Ottawa invested $440 million in COVAX last fall, half to secure up to 15 million doses for Canada, and half to buy vaccines for low- and middle-income countries. It pledged another $75 million on Friday as G7 countries promised to step-up efforts to widen the global vaccine distribution.

Ottawa has also secured more than 400 million vaccine doses from multiple manufacturers, among the largest vaccine procurements per capita in the world. International Aid Minister Karina Gould has said Canada will donate excess vaccines to lower income countries.
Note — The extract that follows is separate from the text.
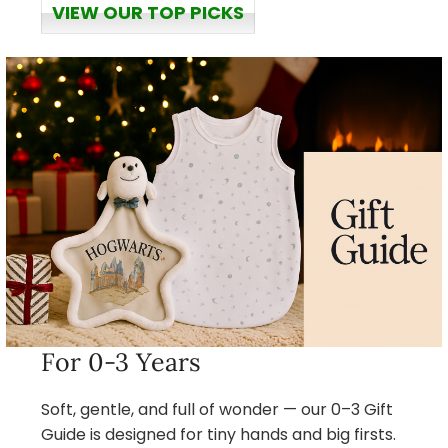
VIEW OUR TOP PICKS
For 0-3 Years
Soft, gentle, and full of wonder — our 0–3 Gift
Guide is designed for tiny hands and big firsts.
Meanwhile, the COVAX program itself has been slow to get off the ground, leaving millions at risk. Some health charities in Mozambique have warned that even with these programs in place, it could take "three to five years" to vaccinate the country against the coronavirus, leaving health-care workers no choice but to keep working on the front lines, unprotected.

“The resilience of their health-care system is so much more fragile than ours, that it wouldn't take too much more of this to really put them back to where they were 20 years ago in terms of trying to figure out how to pull things together and get the health-care systems going,” said Schooley.

“Unless we control this epidemic everywhere in the world we're going to still see variants generated ... so even if you don't care about people who live elsewhere and all you care about is yourself -- it's not even good policy to allow these epidemics to go unchecked, and assume that it has no impact on you.”